RECORDS PROVIDED section start

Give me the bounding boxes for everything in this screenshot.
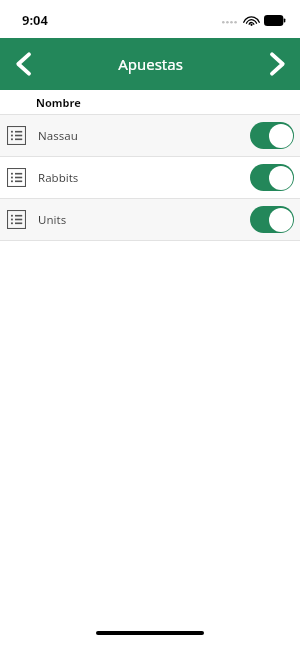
button[interactable]: Rabbits: [0, 157, 300, 198]
button[interactable]: Nassau: [0, 115, 300, 156]
button[interactable]: Toggle: [250, 206, 294, 233]
staticText: Nassau: [38, 128, 78, 144]
button[interactable]: Back: [0, 41, 46, 87]
staticText: Apuestas: [118, 54, 183, 74]
button[interactable]: Toggle: [250, 122, 294, 149]
button[interactable]: Forward: [254, 41, 300, 87]
button[interactable]: Toggle: [250, 164, 294, 191]
staticText: Rabbits: [38, 170, 79, 186]
staticText: 9:04: [22, 11, 48, 29]
staticText: Nombre: [36, 95, 81, 110]
button[interactable]: Units: [0, 199, 300, 240]
staticText: Units: [38, 212, 67, 228]
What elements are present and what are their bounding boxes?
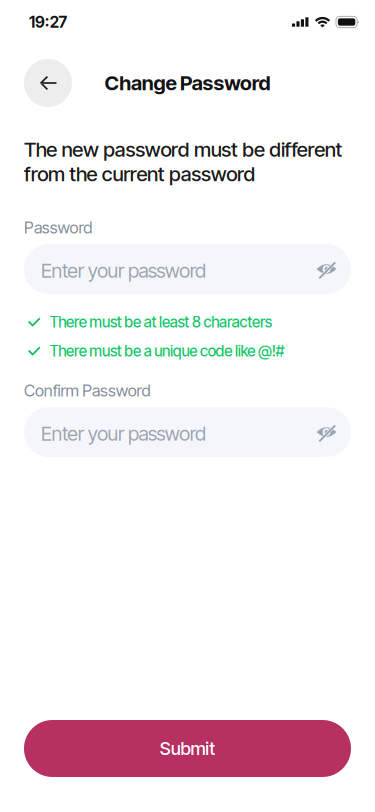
staticText: The new password must be different from …	[24, 137, 342, 186]
button[interactable]: Back	[24, 59, 72, 107]
staticText: Enter your password	[41, 422, 206, 446]
staticText: Submit	[160, 738, 215, 759]
staticText: There must be at least 8 characters	[50, 313, 272, 331]
button[interactable]: Enter your password	[24, 407, 351, 457]
staticText: There must be a unique code like @!#	[50, 342, 284, 360]
button[interactable]: Submit	[24, 720, 351, 777]
staticText: Confirm Password	[24, 381, 150, 400]
staticText: Enter your password	[41, 259, 206, 282]
staticText: Change Password	[104, 71, 271, 95]
staticText: 19:27	[29, 12, 68, 32]
button[interactable]: Enter your password	[24, 244, 351, 294]
staticText: Password	[24, 218, 92, 237]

RECORDS PROVIDED section end

* TASK BRIEF *
Output only the lines running from the one containing "What elements are" to the end of the records, inclusive and exact; skip the pictures.

* TASK SOLUTION *
What elements are present and what are their bounding boxes?
staticText: The new password must be different from …	[24, 137, 342, 186]
button[interactable]: Back	[24, 59, 72, 107]
staticText: Enter your password	[41, 422, 206, 446]
staticText: Submit	[160, 738, 215, 759]
staticText: There must be at least 8 characters	[50, 313, 272, 331]
button[interactable]: Enter your password	[24, 407, 351, 457]
staticText: There must be a unique code like @!#	[50, 342, 284, 360]
button[interactable]: Submit	[24, 720, 351, 777]
staticText: Confirm Password	[24, 381, 150, 400]
staticText: Enter your password	[41, 259, 206, 282]
staticText: Change Password	[104, 71, 271, 95]
staticText: 19:27	[29, 12, 68, 32]
button[interactable]: Enter your password	[24, 244, 351, 294]
staticText: Password	[24, 218, 92, 237]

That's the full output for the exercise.